_The records_:
◆ ◆ ◆ ◆

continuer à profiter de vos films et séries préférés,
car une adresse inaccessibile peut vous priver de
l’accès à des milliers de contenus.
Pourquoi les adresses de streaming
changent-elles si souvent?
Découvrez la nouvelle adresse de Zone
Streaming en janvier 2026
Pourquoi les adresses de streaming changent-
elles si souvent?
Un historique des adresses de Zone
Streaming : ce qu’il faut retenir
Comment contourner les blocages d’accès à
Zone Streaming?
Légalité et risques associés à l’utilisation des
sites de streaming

◆ ◆ ◆ ◆

_Problem description_:
Nothing is to be left out. Repeat the whole listing exactly.

_Final answer_:
continuer à profiter de vos films et séries préférés,
car une adresse inaccessibile peut vous priver de
l’accès à des milliers de contenus.
Pourquoi les adresses de streaming
changent-elles si souvent?
Découvrez la nouvelle adresse de Zone
Streaming en janvier 2026
Pourquoi les adresses de streaming changent-
elles si souvent?
Un historique des adresses de Zone
Streaming : ce qu’il faut retenir
Comment contourner les blocages d’accès à
Zone Streaming?
Légalité et risques associés à l’utilisation des
sites de streaming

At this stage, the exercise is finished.